Special to the Star-Telegram
Every three decades or so, there’s a federal case over broadcasting bad language. The most recent was on Election Day before the Supreme Court.
Note: in the original print edition (image below), the headline was “Actually, the Constitution is pretty clear on things.” I objected to the editor afterwards and the headline on the online version was changed to title of this post, which I thought was significantly better.
This is like one of those cartoon caption contests.
You know, like there’s this completely frazzled fish lying on a psychiatrist’s couch, distraught eyes fixed to the ceiling. And the super-serious but disinterested shrink sits across the room, pretending to listen . . . as he reads Field and Stream.
Or picture this: a super-serious attorney passionately pleads his case before nine ceremonially clad justices of the U.S. Supreme Court. One of the feeble old judges peers down over his bifocals to the attorney and asks, “But what if the indecent remark was really hilarious, very, very funny?”
One of those scenarios actually played out in real life last week. Can you guess which one?
As my late, late-night hero Johnny Carson used to say, “I kid you not.” Or as my current late-night hero Jon Stewart would say, “Are you [EXPLETIVE DELETED] kidding me?”
Go back to last year for a minute. The Supreme Court heard a case in which it was asked to interpret what the Second Amendment to the Constitution really means.
Apparently, after almost 220 years, somebody actually read the thing: “A well-regulated militia, being necessary to the security of a free state, the right of the people to keep and bear arms, shall not be infringed.”
Does the right to keep and bear arms apply to well-regulated militias, or to the people?
Duh! By a resounding 5-4 majority, the Supremes interpreted the Second Amendment to mean that the people have the right to keep and bear arms. The reference to “well-regulated militia” was, basically, a red herring since everybody knows that all the militias were de-regulated years ago. (I think it was after the airlines, probably before the telephone companies.)
So this year along comes the Federal Communications Commission to appear before the Supreme Court to argue about “patently offensive” material and the First Amendment.
Apparently, every 30 years the FCC has to make a federal case out of bad words. In 1978, it trucked up to the Supreme Court to hammer a radio station that played George Carlin’s classic audio lecture on “filthy words.”
Come on, people!

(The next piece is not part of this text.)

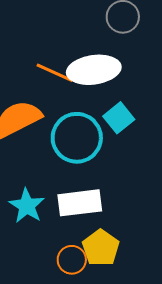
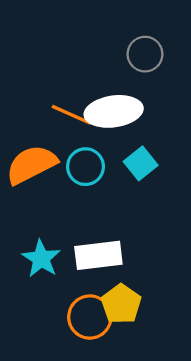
cyan circle: (77, 138) -> (85, 167), moved, size x0.7
orange circle: (72, 260) -> (90, 317), size x1.4

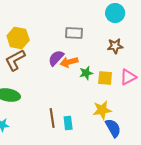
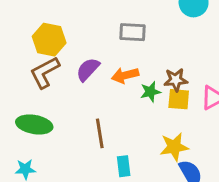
brown star: (115, 46) -> (176, 80), moved
purple semicircle: (56, 58) -> (88, 69), moved
brown line: (52, 118) -> (100, 133), moved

How many times do these constitutional amendments have to be “interpreted”? The Constitution says what it says, it means what it means and that’s that.
Deal with it!
But anyway, last week’s trip to see the Supremes was necessary because the FCC had previously lost its case in the lower level federal appeals court.
What was at stake was the FCC’s authority to levy multimillion-dollar fines against broadcasters for allowing even “fleeting expletives” to be broadcast over the public airwaves.
Over the past few years, the FCC has flip-flopped all over itself in its punitive decisions.
In January 2003, during a live televised broadcast, U2’s Bono accepted a Golden Globe award by saying, “This is really, really f—ing brilliant.”
In response to formal complaints, the FCC ruled “no harm, no foul” on this fleeting use of the word as an adjective.
But a year later, Janet Jackson exposed her, you know, during the Super Bowl XXXVIII halftime show.
A shocked — shocked! — nation demanded that this outrageous 1.5 seconds of filth be condemned and punished.
That little piece of anatomy was a game-changer for the politically responsive FCC.
Bono’s no-no was back in play.
All words-denoted-by-their-first-letters became fair game for FCC fines, regardless of tense, form or usage; gerunds were just as guilty as nouns.
But then just 10 months after Janet Jackson’s 1.5 seconds of fame, the FCC took no action against ABC Television after it broadcast, unedited, Steven Spielberg’s epic Saving Private Ryan. Even though, I’m told, that film unapologetically, and apparently ungratuitously, uses the f-bomb 21 times.
Can you or can’t you? Is it or isn’t it?
So on the same day that 120 million Americans found something better to do with their time, the highest court in the land talked about dirty words using pre-pubescent euphemisms and words-denoted-by-their-first-letters.
They couldn’t even bring themselves to say the words that were actually in contention.
And you can’t read them or hear them in any “respectable” media outlet.
I think that’s “really hilarious, very, very funny.” In fact, I’d even say it’s “really, really [EXPLETIVE DELETED] brilliant.”
I kid you not.
Steve Stockdale of Fort Worth is a member of the Star-Telegram community columnist panel.